Wallingford attorney pleads guilty to tax evasion

 

Date: December 2, 2022

Contact: newsroom@ci.irs.gov

Vanessa Roberts Avery, United States Attorney for the District of Connecticut, and Joleen D. Simpson, Special Agent in Charge of IRS Criminal Investigation in New England, today announced that Mark Carbutti, of Wallingford, waived his right to be indicted and pleaded guilty yesterday before U.S. District Judge Sarala V. Nagala in Hartford to tax evasion.

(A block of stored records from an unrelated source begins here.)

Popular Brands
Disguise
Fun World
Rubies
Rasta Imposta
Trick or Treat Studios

According to court documents and statements made in court, Carbutti is an attorney specializing in personal injury law.  For the 2013 through 2017 tax years, Carbutti reported approximately $585,025 in income taxes owed to the Internal Revenue Service as a result of his legal practice and certain rental income.  During that time period and thereafter, Carbutti made only limited payments of his taxes due and owing, and interest and penalties accrued as a result of his non-payment.

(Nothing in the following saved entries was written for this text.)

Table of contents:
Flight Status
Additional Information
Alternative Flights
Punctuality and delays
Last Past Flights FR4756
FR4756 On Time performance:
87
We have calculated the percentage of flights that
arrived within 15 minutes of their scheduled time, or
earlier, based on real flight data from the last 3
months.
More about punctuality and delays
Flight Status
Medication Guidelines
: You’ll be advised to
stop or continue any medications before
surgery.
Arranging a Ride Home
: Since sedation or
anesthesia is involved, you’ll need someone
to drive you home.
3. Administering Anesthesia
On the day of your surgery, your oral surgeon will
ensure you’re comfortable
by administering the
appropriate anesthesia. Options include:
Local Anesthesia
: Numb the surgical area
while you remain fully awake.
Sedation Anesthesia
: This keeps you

Between December 2014 and May 2019, Carbutti received at least 12 notices from the IRS advising him of his tax amounts due and instructions on how to pay his overdue taxes. When the IRS levied certain personal bank accounts used by Carbutti, he closed those accounts and evaded the payment of taxes, interest, and penalties by writing checks from his law firm’s operating account payable to his paralegal, which subsequently were converted to cash and deposited into the bank accounts of limited liability companies (“LLCs”) that Carbutti had created in association with his real estate holdings. Carbutti also took substantial additional cash withdrawals from his law firm bank accounts and redeposited the monies in the LLCs bank accounts. Between approximately 2013 and 2019, Carbutti paid approximately $600,000 in personal expenses from the LLCs bank accounts, including expenditures for gambling at casinos, restaurants, vacations and the purchase of a BMW automobile.

Carbutti pleaded guilty to one count of tax evasion, an offense that carries a maximum term of imprisonment of five years.  Judge Nagala scheduled sentencing for March 2.

Carbutti has agreed to pay the IRS $750,180 in back taxes, interest and penalties.

This investigation has been conducted by the Internal Revenue Service – Criminal Investigation. The case is being prosecuted by Assistant U.S. Attorney Christopher W. Schmeisser.